_YOUR OBJECTIVE_: Check the records below line by line. Give the count of lines with "Hukuku", and nothing else.

_RECORDS FOR PROCESSING_:
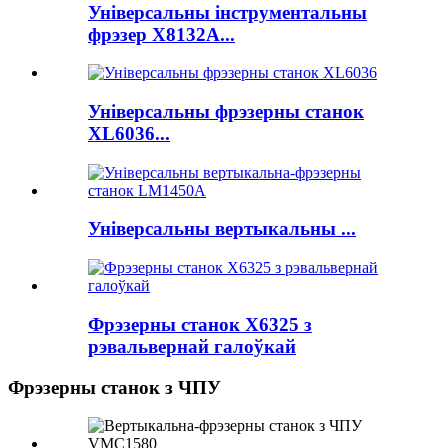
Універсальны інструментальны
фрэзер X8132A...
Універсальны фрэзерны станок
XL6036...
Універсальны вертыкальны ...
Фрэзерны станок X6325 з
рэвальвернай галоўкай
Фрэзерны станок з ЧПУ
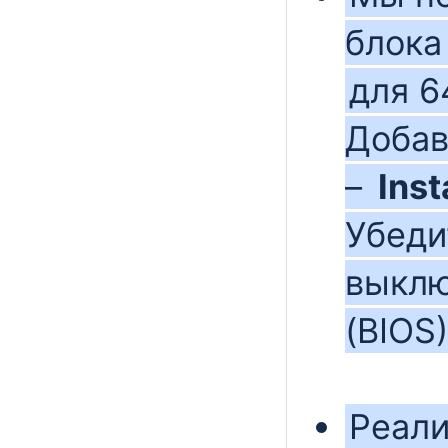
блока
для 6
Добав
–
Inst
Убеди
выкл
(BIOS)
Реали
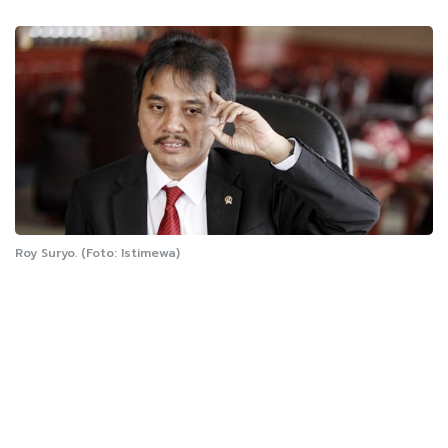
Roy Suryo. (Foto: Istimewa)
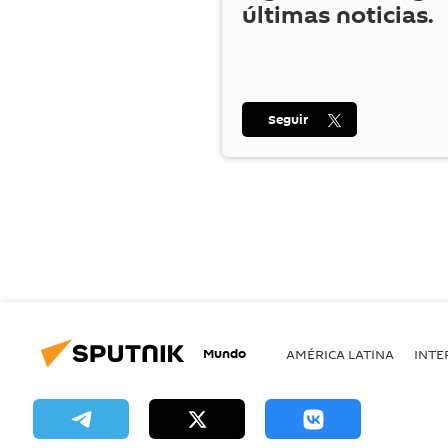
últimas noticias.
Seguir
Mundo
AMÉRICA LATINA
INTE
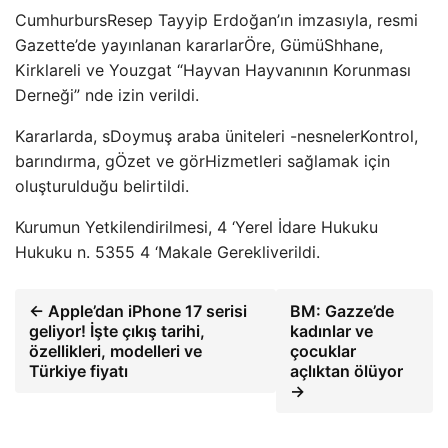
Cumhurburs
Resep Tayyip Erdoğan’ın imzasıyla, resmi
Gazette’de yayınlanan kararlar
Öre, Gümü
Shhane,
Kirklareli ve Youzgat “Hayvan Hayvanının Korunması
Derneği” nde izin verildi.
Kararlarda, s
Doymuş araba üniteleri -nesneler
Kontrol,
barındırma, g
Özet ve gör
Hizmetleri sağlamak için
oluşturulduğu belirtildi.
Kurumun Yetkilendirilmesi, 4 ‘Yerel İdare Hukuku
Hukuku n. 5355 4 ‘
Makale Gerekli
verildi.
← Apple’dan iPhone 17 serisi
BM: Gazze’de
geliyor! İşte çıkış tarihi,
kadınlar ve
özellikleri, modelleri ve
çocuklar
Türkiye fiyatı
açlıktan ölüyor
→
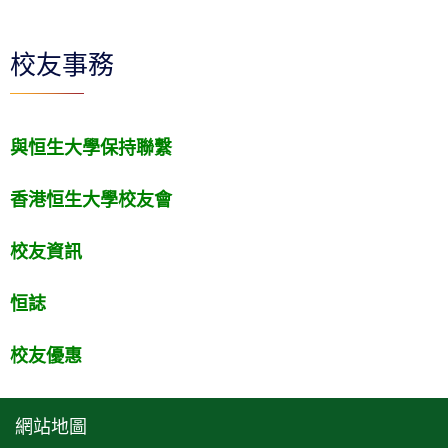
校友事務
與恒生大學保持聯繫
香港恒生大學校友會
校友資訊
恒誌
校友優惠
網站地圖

_ANSWER_: 2